Sequencing of the genetic material derived from the blood of infected foxes showed 100% homology with multiple reference sequences of B. canis. Among these was sequence obtained from dog in Poland (EU62279). Identical 18 S rRNA sequences of B. canis were also detected in dogs with acute babesiosis, and in Dermacentor reticulatus ticks in our previous studies in Poland (Adaszek and Winiarczyk 2008; Adaszek et al. 2009, 2024; Ghodrati et al. 2025).

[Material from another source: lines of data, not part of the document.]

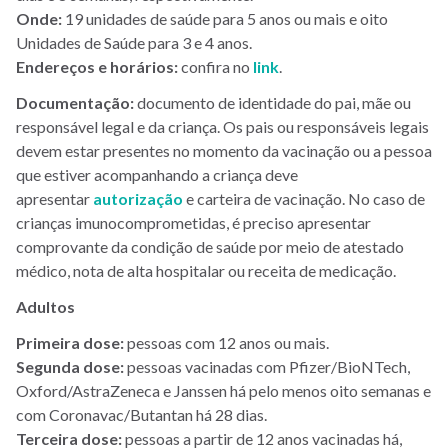
Onde:
19 unidades de saúde para 5 anos ou mais e oito
Unidades de Saúde para 3 e 4 anos.
Endereços e horários:
confira no
link
.
Documentação:
documento de identidade do pai, mãe ou
responsável legal e da criança. Os pais ou responsáveis legais
devem estar presentes no momento da vacinação ou a pessoa
que estiver acompanhando a criança deve
apresentar
autorização
e carteira de vacinação. No caso de
crianças imunocomprometidas, é preciso apresentar
comprovante da condição de saúde por meio de atestado
médico, nota de alta hospitalar ou receita de medicação.
Adultos
Primeira dose:
pessoas com 12 anos ou mais.
Segunda dose:
pessoas vacinadas com Pfizer/BioNTech,
Oxford/AstraZeneca e Janssen há pelo menos oito semanas e
com Coronavac/Butantan há 28 dias.
Terceira dose:
pessoas a partir de 12 anos vacinadas há,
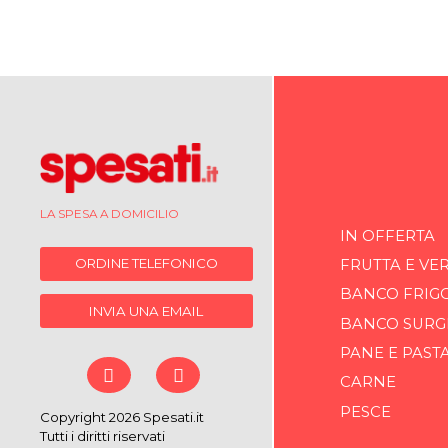
LA SPESA A DOMICILIO
IN OFFERTA
ORDINE TELEFONICO
FRUTTA E VE
BANCO FRIG
INVIA UNA EMAIL
BANCO SURG
PANE E PAST
CARNE
PESCE
Copyright 2026 Spesati.it
Tutti i diritti riservati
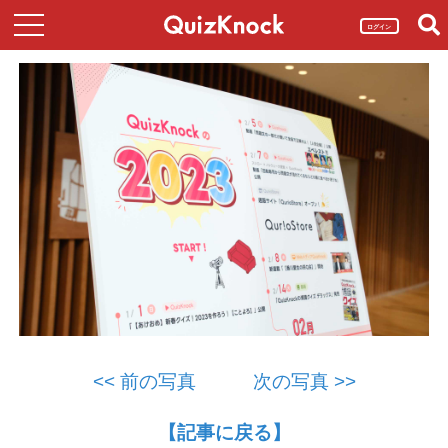
ログイン
<< 前の写真
次の写真 >>
【記事に戻る】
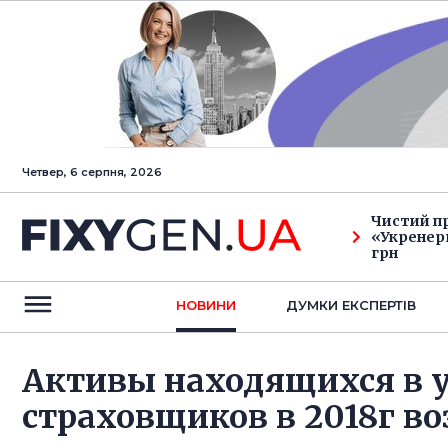
Четвер, 6 серпня, 2026
Чистий п
«Укренерг
грн
НОВИНИ
ДУМКИ ЕКСПЕРТIВ
Активы находящихся в 
страховщиков в 2018г во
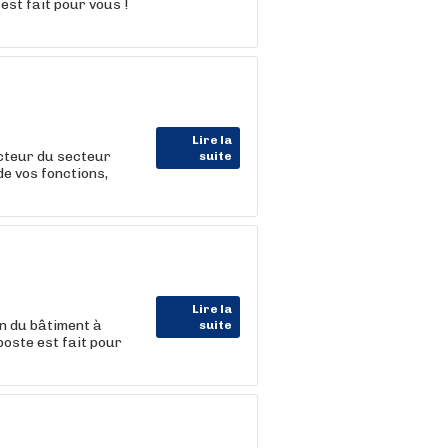
est fait pour vous !
Lire la
cteur du secteur
suite
de vos fonctions,
Lire la
n du bâtiment à
suite
poste est fait pour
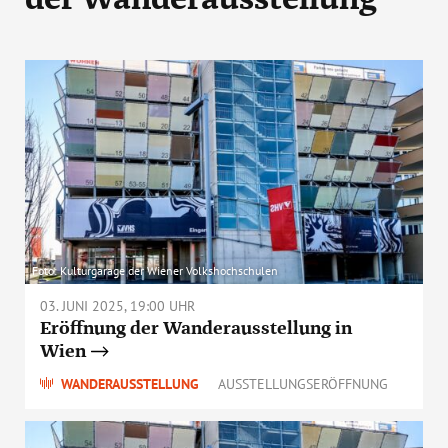
Foto: Kulturgarage der Wiener Volkshochschulen
03. JUNI 2025, 19:00 UHR
Eröffnung der Wanderausstellung in
Wien
WANDERAUSSTELLUNG
AUSSTELLUNGSERÖFFNUNG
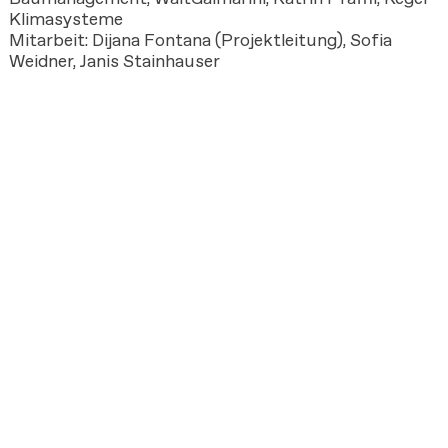
Klimasysteme
Mitarbeit: Dijana Fontana (Projektleitung), Sofia
Weidner, Janis Stainhauser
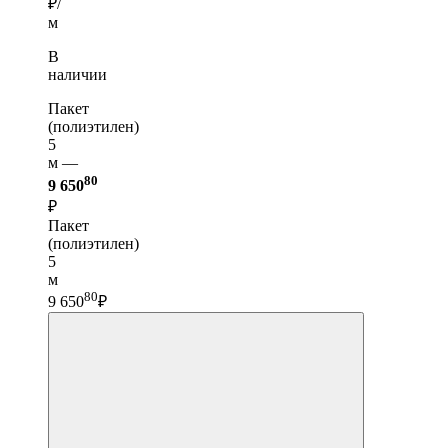
₽/
м
В
наличии
Пакет
(полиэтилен)
5
м —
80
9 650
₽
Пакет
(полиэтилен)
5
м
80
9 650
₽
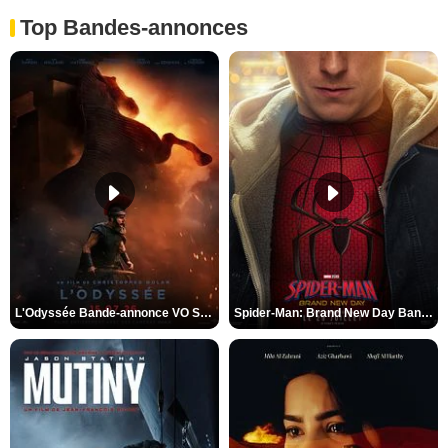
Top Bandes-annonces
L'Odyssée Bande-annonce VO STFR
Spider-Man: Brand New Day Bande-annonce VO STFR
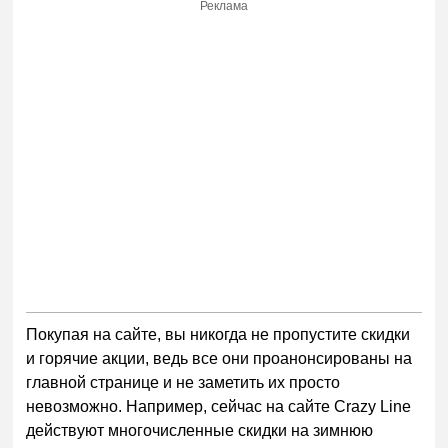
Реклама
Покупая на сайте, вы никогда не пропустите скидки
и горячие акции, ведь все они проанонсированы на
главной странице и не заметить их просто
невозможно. Например, сейчас на сайте
Crazy
Line
действуют многочисленные скидки на зимнюю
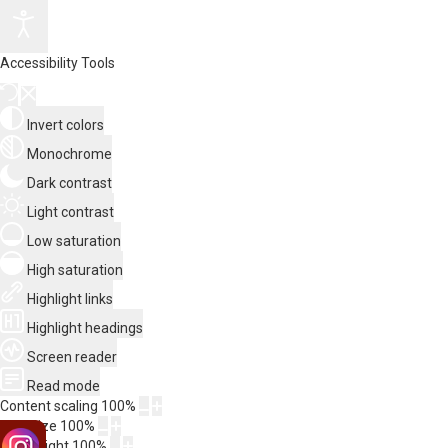
Accessibility Tools
Invert colors
Monochrome
Dark contrast
Light contrast
Low saturation
High saturation
Highlight links
Highlight headings
Screen reader
Read mode
Content scaling
100
%
Font size
100
%
Line height
100
%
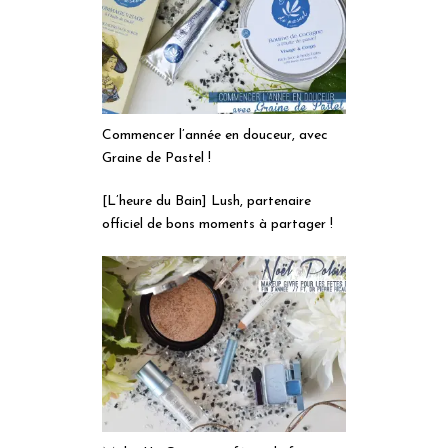
Commencer l’année en douceur, avec
Graine de Pastel !
[L’heure du Bain] Lush, partenaire
officiel de bons moments à partager !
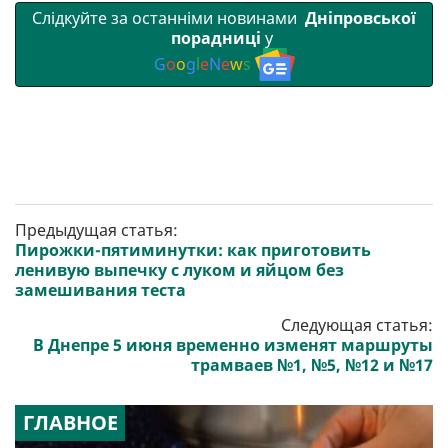
Слідкуйте за останніми новинами
Дніпровської
порадниці
у
G
o
o
g
l
e
N
e
w
s
Предыдущая статья:
Пирожки-пятиминутки: как приготовить
ленивую выпечку с луком и яйцом без
замешивания теста
Следующая статья:
В Днепре 5 июня временно изменят маршруты
трамваев №1, №5, №12 и №17
ГЛАВНОЕ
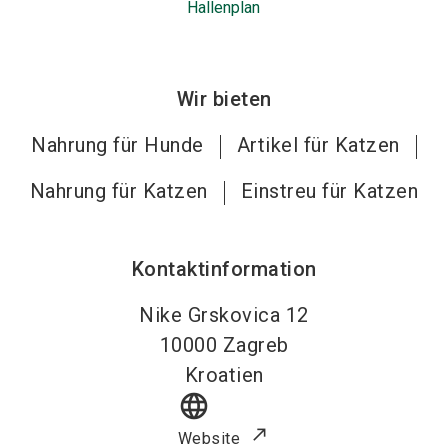
Hallenplan
Wir bieten
Nahrung für Hunde
Artikel für Katzen
Nahrung für Katzen
Einstreu für Katzen
Kontaktinformation
Nike Grskovica 12
10000
Zagreb
Kroatien
language
Website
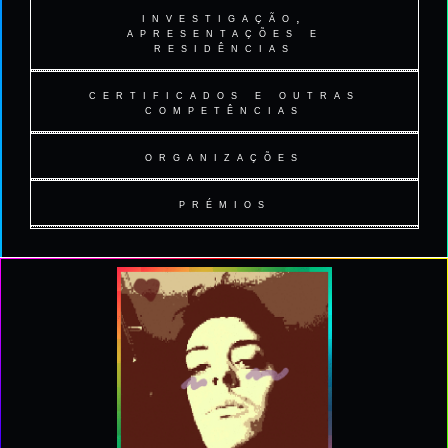
out/2022 - presente . formador
investigação,
▫ Faculdade de Engenharia da
apresentações e
residências
Universidade do Porto (FEUP) ▫
(desde 2022) Formador das
set/2017 - jul/2019 . Mestrado
certificados e outras
disciplinas de Fotografia,
▫
Aprenda V. Mesme: Música no
competências
(MSc) Multimédia - Música
Fotografia Digital e Produção de
Computador - Digitalmente @ Pedreira
▫
Interactiva e Design de Som
Exposição de Fotografias a CEF (9º)
organizações
▫ teletext is resistance - oficina (4h)
3 e 4/mai/2025, Porto | oficina
Operador/a de Fotografia.
▫
prémios
Dissertação
:
"Music with Plants:
▫ fúria de boi - associação cultural ▫
(11 Abr/2025): Raquel Meyers,
Oficina de produção de músical no
Cultivating Bonds Between Grade-
(desde 2023) Formador das
(abr/2022 - presentw): presidente da
Processing Community Day 25
, FBAUP
▫ safari fotográfico juvenil - 1º prémio
computador recurso software de
Schoolers and Nature through Sound
disciplinas Técnicas de Multimédia
mesa de assembleia.
acesso livre. Esta oficina ocorreu
▫
Design"
e Design, Comunicação e
(2024 - presente): membro fundador e
no âmbito do projecto Casyta da
▫ artefactos ressonantes: como pode a
Orientador
:
Rui Penha
;
Co-
(nov/2009):
Instituto Multimédia
Audiovisuais no curso profissional
presidente da direção.
Pedreira
.
orientador
:
Filipe Lopes
tecnologia ajudar-nos a auscultar o mundo
Técnico/a e Multimédia (ensino
secundário).
Site oficial >>
- oficina ▫
▫ safari fotográfico juvenil - menção
▫
Porto Electronic Music Symposium
▫ Escola Superior Artística do Porto
(5 Out/2024): Filipe Lopes, José
honrosa ▫
2024
▫
(ESAP) ▫
▫ Orquestra Jazz de Matosinhos ▫
Alberto Gomes, Porto Electronic
▫ colectivo「大音量コンピューター」
(nov/2008):
Instituto Multimédia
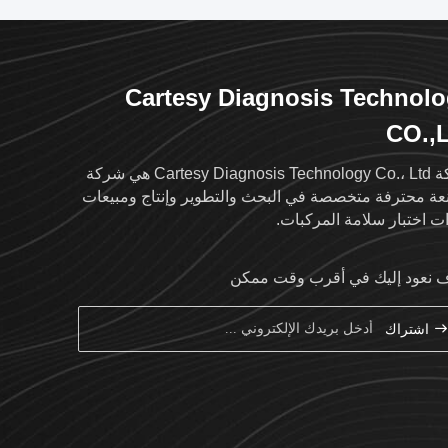
Cartesy Diagnosis Technol
CO.,
شركة Cartesy Diagnosis Technology Co.، Ltd هي شركة
ة محترفة متخصصة في البحث والتطوير وإنتاج ومبيعات
ت اختبار سلامة المركبات.
نعود إليك في أقرب وقت ممكن
اشتراك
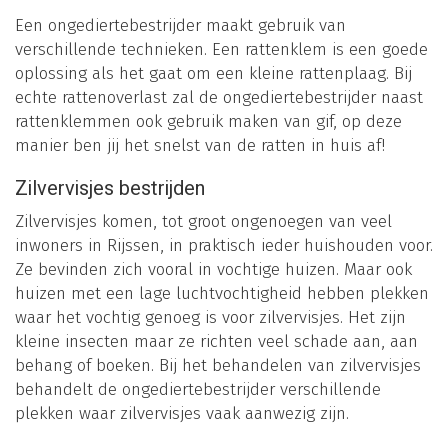
Een ongediertebestrijder maakt gebruik van
verschillende technieken. Een rattenklem is een goede
oplossing als het gaat om een kleine rattenplaag. Bij
echte rattenoverlast zal de ongediertebestrijder naast
rattenklemmen ook gebruik maken van gif, op deze
manier ben jij het snelst van de ratten in huis af!
Zilvervisjes bestrijden
Zilvervisjes komen, tot groot ongenoegen van veel
inwoners in Rijssen, in praktisch ieder huishouden voor.
Ze bevinden zich vooral in vochtige huizen. Maar ook
huizen met een lage luchtvochtigheid hebben plekken
waar het vochtig genoeg is voor zilvervisjes. Het zijn
kleine insecten maar ze richten veel schade aan, aan
behang of boeken. Bij het behandelen van zilvervisjes
behandelt de ongediertebestrijder verschillende
plekken waar zilvervisjes vaak aanwezig zijn.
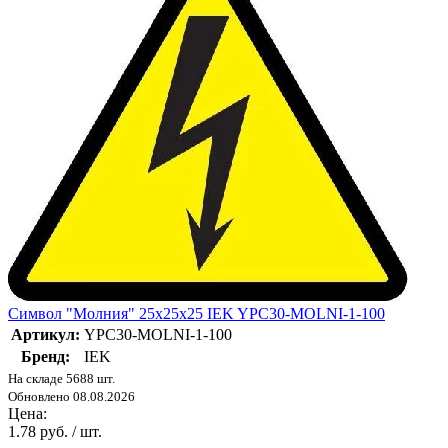
Символ "Молния" 25х25х25 IEK YPC30-MOLNI-1-100
Артикул:
YPC30-MOLNI-1-100
Бренд:
IEK
На складе 5688 шт.
Обновлено 08.08.2026
Цена:
1.78 руб. / шт.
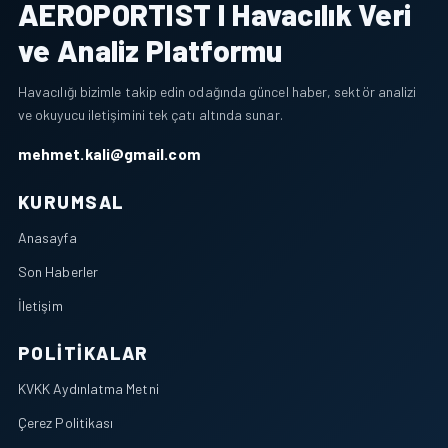
AEROPORTIST I Havacılık Veri
ve Analiz Platformu
Havacılığı bizimle takip edin odağında güncel haber, sektör analizi
ve okuyucu iletişimini tek çatı altında sunar.
mehmet.kali@gmail.com
KURUMSAL
Anasayfa
Son Haberler
İletişim
POLITIKALAR
KVKK Aydınlatma Metni
Çerez Politikası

The current study suggests that red foxes may serve as a host for B. canis, and naïve populations of this species may be more susceptible to infection in new areas colonized by D. reticulatus (Zygner et al. 2009; Mierzejewska et al. 2021). The description of the presented cases further indicates that B. canis infection should be considered in the differential diagnosis of red foxes in Poland and Europe, especially in individuals with thrombocytopenia associated with D. reticulatus parasitism. Previous studies have primarily focused on the epidemiology of D. reticulatus in red foxes as a vector for B. vulpes (Mierzejewska et al. 2021). The current findings indicate a potentially increasing role of B. canis in fox infections; however, further studies are required to determine whether red foxes can serve not only as incidental hosts but also as reservoirs capable of maintaining this haemoprotozoan parasite. A better understanding of the epidemiology of ectoparasites, such as D. reticulatus, their role in pathogen transmission, and their impact on the health of wild animals is crucial for effective management of fox populations and reducing the risk of babesiosis spreading in this animal species.